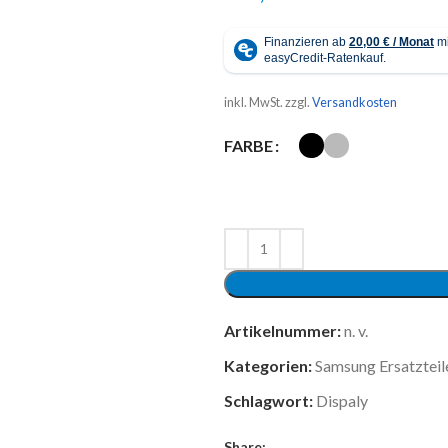
inkl. MwSt.
zzgl.
Versandkosten
FARBE
Artikelnummer:
n. v.
Kategorien:
Samsung Ersatzteil
Schlagwort:
Dispaly
Share:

------------------------------------------------------------------------

» Work to be completed
If a record holds a picture, leave the picture out and print everything else exactly.

» Task result
inkl. MwSt.
zzgl.
Versandkosten
FARBE
Artikelnummer:
n. v.
Kategorien:
Samsung Ersatzteil
Schlagwort:
Dispaly
Share:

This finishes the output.